> [Description of the task]: Your answer must be the full set of records, copied exactly, with no pictures in it.

> [Structured page parsing data]:
··········

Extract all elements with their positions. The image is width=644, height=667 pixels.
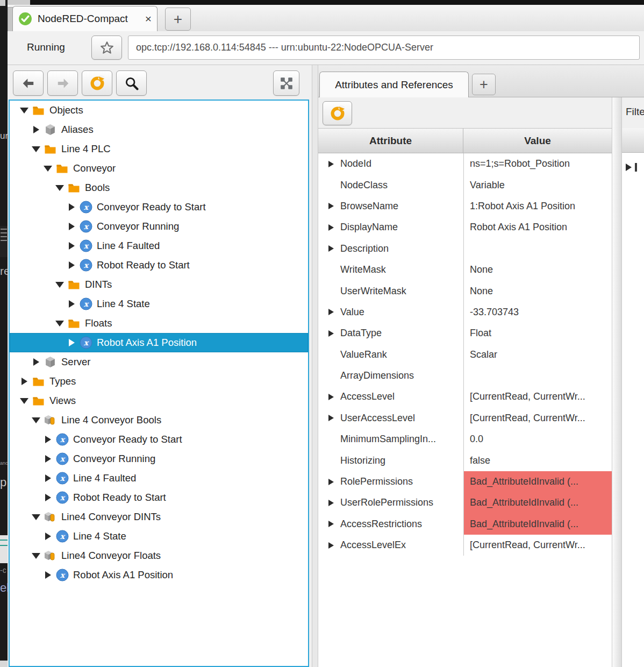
expander-right-icon[interactable] bbox=[29, 126, 43, 133]
attribute-row[interactable]: Historizingfalse bbox=[318, 450, 612, 471]
expander-right-icon[interactable] bbox=[17, 378, 31, 385]
expander-down-icon[interactable] bbox=[17, 108, 31, 113]
bookmark-button[interactable] bbox=[91, 36, 122, 60]
attribute-row[interactable]: AccessLevel[CurrentRead, CurrentWr... bbox=[318, 386, 612, 407]
expander-right-icon[interactable] bbox=[65, 261, 78, 269]
expander-right-icon[interactable] bbox=[29, 358, 43, 366]
expander-down-icon[interactable] bbox=[17, 398, 31, 404]
pane-splitter[interactable] bbox=[312, 65, 318, 667]
expander-down-icon[interactable] bbox=[53, 185, 67, 191]
tree-item[interactable]: Conveyor bbox=[10, 159, 308, 178]
tree-item[interactable]: Line 4 Conveyor Bools bbox=[10, 410, 308, 430]
tree-item[interactable]: xRobot Axis A1 Position bbox=[10, 333, 308, 352]
column-header-attribute[interactable]: Attribute bbox=[318, 129, 463, 153]
expander-right-icon[interactable] bbox=[65, 339, 78, 346]
expander-down-icon[interactable] bbox=[53, 282, 67, 288]
tree-item[interactable]: Line 4 PLC bbox=[10, 139, 308, 159]
expander-right-icon[interactable] bbox=[325, 521, 338, 527]
expander-right-icon[interactable] bbox=[325, 479, 338, 485]
attribute-row[interactable]: DataTypeFloat bbox=[318, 323, 612, 344]
column-header-value[interactable]: Value bbox=[463, 129, 612, 153]
expander-right-icon[interactable] bbox=[41, 494, 55, 501]
expander-down-icon[interactable] bbox=[29, 553, 43, 559]
attribute-row[interactable]: NodeIdns=1;s=Robot_Position bbox=[318, 153, 612, 174]
attribute-row[interactable]: AccessLevelEx[CurrentRead, CurrentWr... bbox=[318, 535, 612, 556]
attribute-row[interactable]: BrowseName1:Robot Axis A1 Position bbox=[318, 196, 612, 217]
expander-right-icon[interactable] bbox=[325, 309, 338, 315]
attribute-row[interactable]: WriteMaskNone bbox=[318, 259, 612, 280]
attribute-row[interactable]: NodeClassVariable bbox=[318, 174, 612, 195]
tree-item[interactable]: xLine 4 State bbox=[10, 294, 308, 314]
expander-right-icon[interactable] bbox=[65, 203, 78, 211]
expander-right-icon[interactable] bbox=[325, 203, 338, 209]
expander-right-icon[interactable] bbox=[325, 330, 338, 337]
expander-right-icon[interactable] bbox=[65, 223, 78, 230]
tree-item[interactable]: Objects bbox=[10, 101, 308, 120]
tree-item[interactable]: xConveyor Running bbox=[10, 449, 308, 469]
back-button[interactable] bbox=[13, 70, 44, 96]
attribute-row[interactable]: AccessRestrictionsBad_AttributeIdInvalid… bbox=[318, 514, 612, 535]
attribute-row[interactable]: DisplayNameRobot Axis A1 Position bbox=[318, 217, 612, 238]
tree-item[interactable]: Server bbox=[10, 352, 308, 372]
tab-close-icon[interactable]: × bbox=[145, 12, 152, 25]
expander-right-icon[interactable] bbox=[325, 245, 338, 252]
expander-down-icon[interactable] bbox=[29, 417, 43, 423]
expander-right-icon[interactable] bbox=[325, 224, 338, 231]
tree-item[interactable]: Line4 Conveyor Floats bbox=[10, 546, 308, 565]
new-tab-button[interactable]: + bbox=[165, 8, 191, 31]
tree-item[interactable]: xLine 4 Faulted bbox=[10, 236, 308, 256]
tree-item[interactable]: xLine 4 State bbox=[10, 527, 308, 546]
attribute-row[interactable]: UserRolePermissionsBad_AttributeIdInvali… bbox=[318, 492, 612, 513]
attribute-row[interactable]: ArrayDimensions bbox=[318, 365, 612, 386]
attributes-refresh-button[interactable] bbox=[323, 101, 352, 125]
tree-item[interactable]: Bools bbox=[10, 178, 308, 197]
server-address-field[interactable] bbox=[128, 36, 640, 60]
tree-item[interactable]: Types bbox=[10, 372, 308, 391]
forward-button[interactable] bbox=[47, 70, 78, 96]
tree-item[interactable]: xConveyor Ready to Start bbox=[10, 430, 308, 449]
tree-item[interactable]: Floats bbox=[10, 314, 308, 333]
attribute-row[interactable]: Value-33.703743 bbox=[318, 302, 612, 323]
attributes-new-tab-button[interactable]: + bbox=[472, 74, 496, 95]
expander-right-icon[interactable] bbox=[41, 455, 55, 463]
tree-item[interactable]: xRobot Axis A1 Position bbox=[10, 565, 308, 585]
expander-down-icon[interactable] bbox=[29, 514, 43, 520]
graph-view-button[interactable] bbox=[273, 70, 299, 96]
expander-right-icon[interactable] bbox=[325, 394, 338, 400]
attribute-row[interactable]: MinimumSamplingIn...0.0 bbox=[318, 429, 612, 450]
expander-right-icon[interactable] bbox=[325, 161, 338, 167]
expander-right-icon[interactable] bbox=[41, 474, 55, 482]
tab-connection[interactable]: NodeRED-Compact × bbox=[12, 6, 158, 31]
vertical-scrollbar[interactable] bbox=[612, 97, 622, 667]
expander-right-icon[interactable] bbox=[325, 542, 338, 549]
attribute-row[interactable]: RolePermissionsBad_AttributeIdInvalid (.… bbox=[318, 471, 612, 492]
expander-right-icon[interactable] bbox=[41, 533, 55, 540]
tree-item[interactable]: xConveyor Ready to Start bbox=[10, 197, 308, 217]
expander-down-icon[interactable] bbox=[41, 166, 55, 172]
expander-right-icon[interactable] bbox=[325, 500, 338, 506]
attribute-row[interactable]: UserAccessLevel[CurrentRead, CurrentWr..… bbox=[318, 408, 612, 429]
tree-item[interactable]: xConveyor Running bbox=[10, 217, 308, 236]
expander-down-icon[interactable] bbox=[53, 321, 67, 327]
attribute-row[interactable]: ValueRankScalar bbox=[318, 344, 612, 365]
tree-item[interactable]: Aliases bbox=[10, 120, 308, 139]
expander-right-icon[interactable] bbox=[41, 571, 55, 579]
tree-item[interactable]: DINTs bbox=[10, 275, 308, 294]
tab-attributes-and-references[interactable]: Attributes and References bbox=[319, 72, 469, 97]
refresh-button[interactable] bbox=[82, 70, 112, 96]
expander-right-icon[interactable] bbox=[41, 436, 55, 443]
expander-down-icon[interactable] bbox=[29, 146, 43, 152]
tree-item[interactable]: Views bbox=[10, 391, 308, 410]
expander-right-icon[interactable] bbox=[65, 300, 78, 308]
tree-item[interactable]: xRobot Ready to Start bbox=[10, 488, 308, 507]
tree-item[interactable]: xRobot Ready to Start bbox=[10, 256, 308, 275]
search-button[interactable] bbox=[116, 70, 147, 96]
tree-item[interactable]: Line4 Conveyor DINTs bbox=[10, 507, 308, 527]
attribute-row[interactable]: UserWriteMaskNone bbox=[318, 280, 612, 301]
expander-right-icon[interactable] bbox=[622, 164, 635, 171]
expander-right-icon[interactable] bbox=[325, 415, 338, 421]
expander-right-icon[interactable] bbox=[65, 242, 78, 250]
attribute-row[interactable]: Description bbox=[318, 238, 612, 259]
references-row-clipped[interactable] bbox=[622, 158, 644, 177]
tree-item[interactable]: xLine 4 Faulted bbox=[10, 469, 308, 488]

··········

> [Task response]:
Extract all elements with their positions. The image is width=644, height=667 pixels.
expander-right-icon[interactable] bbox=[29, 126, 43, 133]
attribute-row[interactable]: Historizingfalse bbox=[318, 450, 612, 471]
expander-right-icon[interactable] bbox=[17, 378, 31, 385]
expander-down-icon[interactable] bbox=[17, 108, 31, 113]
bookmark-button[interactable] bbox=[91, 36, 122, 60]
attribute-row[interactable]: AccessLevel[CurrentRead, CurrentWr... bbox=[318, 386, 612, 407]
expander-right-icon[interactable] bbox=[65, 261, 78, 269]
expander-right-icon[interactable] bbox=[29, 358, 43, 366]
expander-down-icon[interactable] bbox=[17, 398, 31, 404]
pane-splitter[interactable] bbox=[312, 65, 318, 667]
expander-down-icon[interactable] bbox=[53, 185, 67, 191]
tree-item[interactable]: Conveyor bbox=[10, 159, 308, 178]
tree-item[interactable]: Line 4 Conveyor Bools bbox=[10, 410, 308, 430]
tree-item[interactable]: xRobot Axis A1 Position bbox=[10, 333, 308, 352]
column-header-attribute[interactable]: Attribute bbox=[318, 129, 463, 153]
expander-right-icon[interactable] bbox=[65, 339, 78, 346]
expander-down-icon[interactable] bbox=[53, 282, 67, 288]
tree-item[interactable]: Line 4 PLC bbox=[10, 139, 308, 159]
expander-right-icon[interactable] bbox=[325, 521, 338, 527]
expander-right-icon[interactable] bbox=[325, 479, 338, 485]
attribute-row[interactable]: DataTypeFloat bbox=[318, 323, 612, 344]
column-header-value[interactable]: Value bbox=[463, 129, 612, 153]
expander-right-icon[interactable] bbox=[41, 494, 55, 501]
expander-down-icon[interactable] bbox=[29, 553, 43, 559]
attribute-row[interactable]: NodeIdns=1;s=Robot_Position bbox=[318, 153, 612, 174]
attribute-row[interactable]: AccessLevelEx[CurrentRead, CurrentWr... bbox=[318, 535, 612, 556]
attribute-row[interactable]: BrowseName1:Robot Axis A1 Position bbox=[318, 196, 612, 217]
expander-right-icon[interactable] bbox=[325, 309, 338, 315]
attribute-row[interactable]: WriteMaskNone bbox=[318, 259, 612, 280]
attribute-row[interactable]: NodeClassVariable bbox=[318, 174, 612, 195]
tree-item[interactable]: xLine 4 State bbox=[10, 294, 308, 314]
expander-right-icon[interactable] bbox=[65, 203, 78, 211]
expander-right-icon[interactable] bbox=[325, 203, 338, 209]
expander-right-icon[interactable] bbox=[325, 330, 338, 337]
expander-right-icon[interactable] bbox=[65, 223, 78, 230]
tree-item[interactable]: Objects bbox=[10, 101, 308, 120]
tree-item[interactable]: xConveyor Running bbox=[10, 449, 308, 469]
back-button[interactable] bbox=[13, 70, 44, 96]
attribute-row[interactable]: AccessRestrictionsBad_AttributeIdInvalid… bbox=[318, 514, 612, 535]
attribute-row[interactable]: DisplayNameRobot Axis A1 Position bbox=[318, 217, 612, 238]
tree-item[interactable]: Server bbox=[10, 352, 308, 372]
tab-close-icon[interactable]: × bbox=[145, 12, 152, 25]
expander-right-icon[interactable] bbox=[325, 245, 338, 252]
expander-down-icon[interactable] bbox=[29, 417, 43, 423]
expander-right-icon[interactable] bbox=[325, 224, 338, 231]
tree-item[interactable]: Line4 Conveyor Floats bbox=[10, 546, 308, 565]
new-tab-button[interactable]: + bbox=[165, 8, 191, 31]
tree-item[interactable]: xLine 4 Faulted bbox=[10, 236, 308, 256]
tree-item[interactable]: xLine 4 State bbox=[10, 527, 308, 546]
attribute-row[interactable]: UserRolePermissionsBad_AttributeIdInvali… bbox=[318, 492, 612, 513]
attribute-row[interactable]: ArrayDimensions bbox=[318, 365, 612, 386]
attributes-refresh-button[interactable] bbox=[323, 101, 352, 125]
tree-item[interactable]: Bools bbox=[10, 178, 308, 197]
server-address-field[interactable] bbox=[128, 36, 640, 60]
tree-item[interactable]: Types bbox=[10, 372, 308, 391]
forward-button[interactable] bbox=[47, 70, 78, 96]
tree-item[interactable]: xConveyor Ready to Start bbox=[10, 430, 308, 449]
tree-item[interactable]: Floats bbox=[10, 314, 308, 333]
attribute-row[interactable]: Value-33.703743 bbox=[318, 302, 612, 323]
attributes-new-tab-button[interactable]: + bbox=[472, 74, 496, 95]
expander-right-icon[interactable] bbox=[41, 455, 55, 463]
tree-item[interactable]: xRobot Axis A1 Position bbox=[10, 565, 308, 585]
expander-down-icon[interactable] bbox=[29, 514, 43, 520]
graph-view-button[interactable] bbox=[273, 70, 299, 96]
expander-right-icon[interactable] bbox=[325, 394, 338, 400]
attribute-row[interactable]: MinimumSamplingIn...0.0 bbox=[318, 429, 612, 450]
expander-right-icon[interactable] bbox=[325, 161, 338, 167]
expander-right-icon[interactable] bbox=[41, 474, 55, 482]
tab-connection[interactable]: NodeRED-Compact × bbox=[12, 6, 158, 31]
vertical-scrollbar[interactable] bbox=[612, 97, 622, 667]
expander-right-icon[interactable] bbox=[325, 542, 338, 549]
attribute-row[interactable]: RolePermissionsBad_AttributeIdInvalid (.… bbox=[318, 471, 612, 492]
expander-right-icon[interactable] bbox=[41, 533, 55, 540]
tree-item[interactable]: xConveyor Ready to Start bbox=[10, 197, 308, 217]
expander-down-icon[interactable] bbox=[41, 166, 55, 172]
expander-right-icon[interactable] bbox=[325, 500, 338, 506]
attribute-row[interactable]: UserAccessLevel[CurrentRead, CurrentWr..… bbox=[318, 408, 612, 429]
tree-item[interactable]: xConveyor Running bbox=[10, 217, 308, 236]
expander-down-icon[interactable] bbox=[53, 321, 67, 327]
attribute-row[interactable]: ValueRankScalar bbox=[318, 344, 612, 365]
tree-item[interactable]: Aliases bbox=[10, 120, 308, 139]
expander-right-icon[interactable] bbox=[41, 571, 55, 579]
tree-item[interactable]: DINTs bbox=[10, 275, 308, 294]
tab-attributes-and-references[interactable]: Attributes and References bbox=[319, 72, 469, 97]
refresh-button[interactable] bbox=[82, 70, 112, 96]
expander-right-icon[interactable] bbox=[41, 436, 55, 443]
expander-down-icon[interactable] bbox=[29, 146, 43, 152]
tree-item[interactable]: Views bbox=[10, 391, 308, 410]
expander-right-icon[interactable] bbox=[65, 300, 78, 308]
tree-item[interactable]: xRobot Ready to Start bbox=[10, 488, 308, 507]
tree-item[interactable]: xRobot Ready to Start bbox=[10, 256, 308, 275]
search-button[interactable] bbox=[116, 70, 147, 96]
tree-item[interactable]: Line4 Conveyor DINTs bbox=[10, 507, 308, 527]
attribute-row[interactable]: UserWriteMaskNone bbox=[318, 280, 612, 301]
expander-right-icon[interactable] bbox=[622, 164, 635, 171]
expander-right-icon[interactable] bbox=[325, 415, 338, 421]
expander-right-icon[interactable] bbox=[65, 242, 78, 250]
attribute-row[interactable]: Description bbox=[318, 238, 612, 259]
references-row-clipped[interactable] bbox=[622, 158, 644, 177]
tree-item[interactable]: xLine 4 Faulted bbox=[10, 469, 308, 488]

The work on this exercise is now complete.